Finally, ‘new’ audiences, including engaged and educated patients and carers, should be considered when it comes to open access publications and/or data sharing. Considerations should not only include the availability of research without a paywall but also the introduction of plain language materials to accompany publications and therefore deliver true open access for all key audiences.
It’s complicated – Increasing clarity with plain language summaries and via patient engagement
Plain language summaries may have been one of the hottest topics at this year’s meeting and were the subject of several panel and roundtable discussions.

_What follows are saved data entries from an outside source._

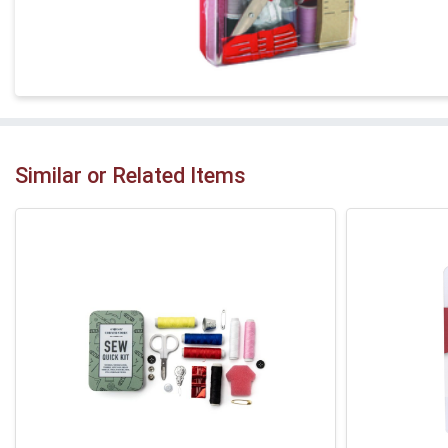
Similar or Related Items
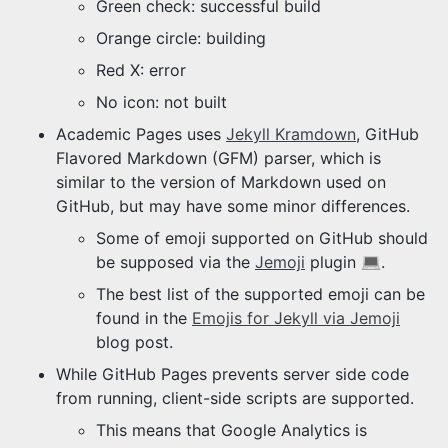
Green check: successful build
Orange circle: building
Red X: error
No icon: not built
Academic Pages uses
Jekyll Kramdown
, GitHub
Flavored Markdown (GFM) parser, which is
similar to the version of Markdown used on
GitHub, but may have some minor differences.
Some of emoji supported on GitHub should
be supposed via the
Jemoji
plugin
.
The best list of the supported emoji can be
found in the
Emojis for Jekyll via Jemoji
blog post.
While GitHub Pages prevents server side code
from running, client-side scripts are supported.
This means that Google Analytics is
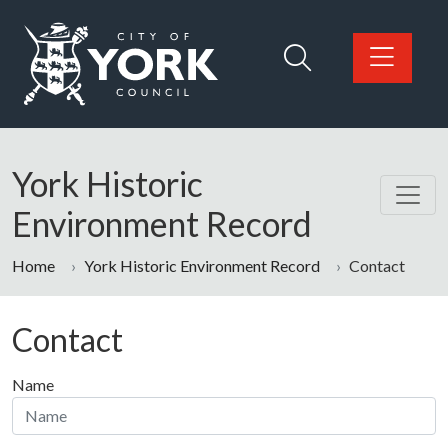
Skip to main content
Logo: Visit the City of York Council home page
York Historic
Environment Record
Home
York Historic Environment Record
Contact
Contact
Name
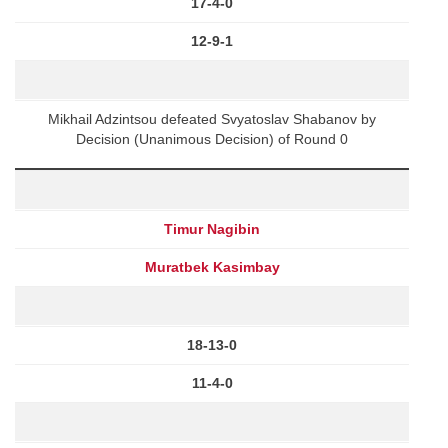
17-4-0
12-9-1
Mikhail Adzintsou defeated Svyatoslav Shabanov by
Decision (Unanimous Decision) of Round 0
Timur Nagibin
Muratbek Kasimbay
18-13-0
11-4-0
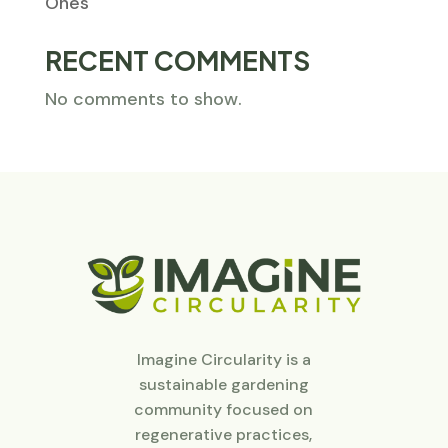
Ones
RECENT COMMENTS
No comments to show.
Imagine Circularity is a
sustainable gardening
community focused on
regenerative practices,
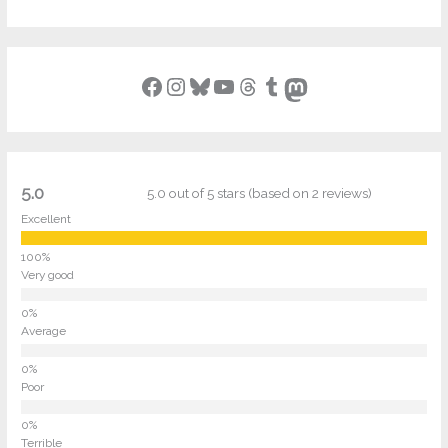
Facebook
Instagram
Bluesky
YouTube
Threads
Tumblr
Mastodon
5.0
5.0 out of 5 stars (based on 2 reviews)
Excellent
Very good
Average
Poor
Terrible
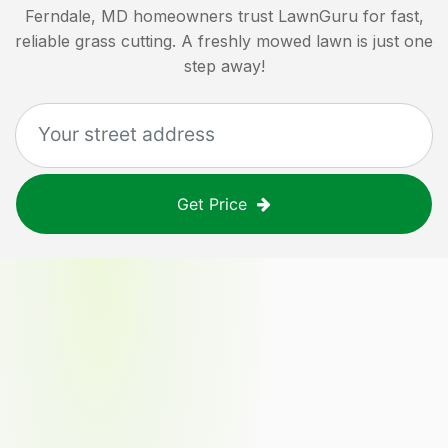
Ferndale, MD
homeowners trust LawnGuru for fast,
reliable grass cutting. A freshly mowed lawn is just one
step away!
Get Price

There was a strong consensus that plain language summaries and other plain language materials are urgently needed, not only to make research accessible to patients but also to allow non-specialist health care professionals (HCPs) and health authorities a more effective and less time-consuming screening of key literature. Speakers, including patient advocate and consultant Simon Stones, highlighted the lack of accessibility of research data by patients and emphasised that even when patients are well informed and well read, they may still struggle with some of the language found in ‘traditional’ publications and particularly within abstracts.
While the speakers agreed on the importance of plain language summaries, they shared their insights into several challenges in the current medical publishing landscape:
- There are many considerations regarding compliance and no widely-used guidelines for patient engagement and payments for their support in the development of plain language and other materials, e.g. patients as reviewers or authors.
- At this point in time, there are few journals that accept plain language summaries.
- Plain language abstracts may not be achievable within PubMed’s 250-word limit for abstracts.
- PubMed currently does not allow for more visual or infographic abstracts which may hamper more creative approaches to plain language summaries.
- Most patients may not be familiar with PubMed or similar databases.
Speakers encouraged the audience to help drive the change needed to overcome these challenges and mentioned that guidelines for plain language summaries and patient engagement are underway. They emphasised that plain language summaries and patient communications should be included in communication and publication strategies from an early stage to ensure that compliance and legal teams can review the plans early on and advise on process. Further, new ways of bringing research findings to patients should be explored to ensure that patients not only understand but also find relevant publications easily.
Another topic touched on during the discussions on plain language materials was the fact that in today’s healthcare environment of specialists, the patient may often be the only person aware of their overall health and disease history. In this environment it is important to empower the patient to be a key stakeholder in their own healthcare journey, which may be achieved by making not only clinical data, but also patients’ personal health records easier to understand and monitor. Again, it was proposed by the speakers that this may be achieved by improved and more creative visualisation of data and digital solutions. This may not only help patients to understand their health data but could also feedback into RWE repositories and help to build and improve care strategies and treatment algorithms.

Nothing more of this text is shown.